Le calme avant la tempête ? A la veille du premier tour de scrutin des législatives, les marchés restent sur la défensive. L’indice phare de la place parisienne, le CAC 40, est en repli sur des Bourses européennes plutôt dans le vert. Depuis l’annonce de la dissolution le 9 juin, l’indice parisien a perdu 7% tandis que l’indice Stoxx Europe a perdu moins de 1%.
La réaction des marchés s’est donc finalement concentrée sur les valeurs françaises, et plus précisément sur les secteurs jugés plus sensibles au risque domestique ou souverain, comme les banques ou les services collectifs ou la consommation non discrétionnaire. Sur le marché des taux, la prime de risque (différence entre le taux souverain français et le taux souverain allemand) s’est nettement creusée jusqu’à environ 80 points de base, contre environ 50 points de base avant la dissolution.
Payé pas cher
Ce » propagé « Le ratio franco-allemand a même atteint un plus haut depuis 2012… tout en restant très loin de celui atteint au plus fort de la crise de l’euro (200 points de base). « Ce n’est pas chère »commente un gestionnaire obligataire, qui s’attendait à pire compte tenu du chaos politique auquel la France (et les investisseurs en France) n’est pas habituée. Selon ce responsable, « Les investisseurs étrangers ont réagi tardivement et ce sont les investisseurs français qui ont provoqué le mouvement de volatilité.
Depuis vingt jours, courtiers, gestionnaires, stratèges et économistes de marché se testent face à des scénarios politiques. Sans vraiment y croire.
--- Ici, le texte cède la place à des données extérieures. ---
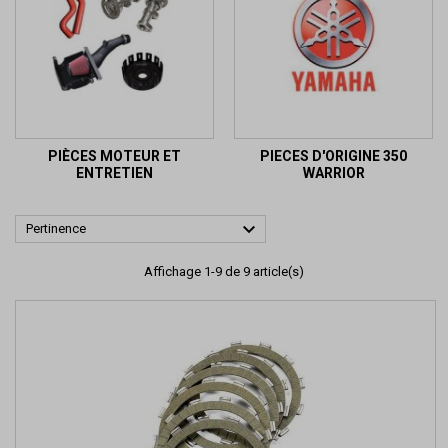
PIÈCES MOTEUR ET
PIECES D'ORIGINE 350
ENTRETIEN
WARRIOR

Pertinence
Affichage 1-9 de 9 article(s)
Pourtant, le scénario qui tient la corde est celui d’une prochaine assemblée nationale sans réelle majorité, ni possibilité de coalition, avec une impossibilité de voter un budget pour 2025. La Constitution prévoit dans ce cas un report, mois après mois, du budget 2024 déjà voté, évitant ainsi une situation de « crise économique » fermer » Style américain.
Ce sera évidemment un point faible pour la signature française et il ne faut pas s’attendre à ce que la prime de risque revienne à son niveau d’avant la dissolution. Le seul point positif est que le coût de la dette française n’a augmenté que de quelques points et que les émetteurs « corporate » français continuent de placer du papier sans problème sur le marché.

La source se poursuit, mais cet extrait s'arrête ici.